これに、対するヒントになる論文が出ました。
世界に先駆けて、顕微授精(ICSI)での妊娠例を報告したTournayeらのベルギーからの論文です。
Semen quality of young adult ICSI offspring: the first results.
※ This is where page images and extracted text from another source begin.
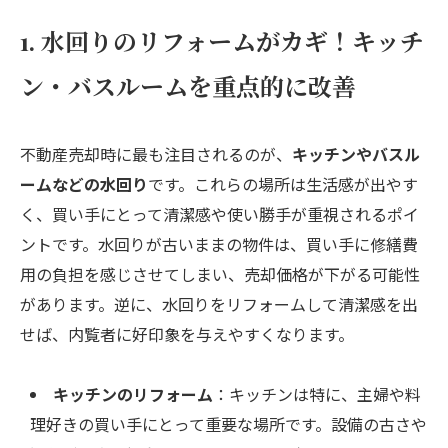
1. 水回りのリフォームがカギ！キッチ
ン・バスルームを重点的に改善
不動産売却時に最も注目されるのが、
キッチンやバスル
ームなどの水回り
です。これらの場所は生活感が出やす
く、買い手にとって清潔感や使い勝手が重視されるポイ
ントです。水回りが古いままの物件は、買い手に修繕費
用の負担を感じさせてしまい、売却価格が下がる可能性
があります。逆に、水回りをリフォームして清潔感を出
せば、内覧者に好印象を与えやすくなります。
キッチンのリフォーム
：キッチンは特に、主婦や料
理好きの買い手にとって重要な場所です。設備の古さや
Human Reproduction,pp.1–10, 2016 doi:10.1093/humrep/dew245

2013年から2016年にかけて、以前に顕微授精(ICSI)によって誕生した男性54人(18歳から22歳)と自然妊娠により誕生した男性57人(18歳から22歳)を対象として、精液検査の結果・身長体重や外性器の状態・日常生活習慣(喫煙や飲酒など)を2群で比較しました。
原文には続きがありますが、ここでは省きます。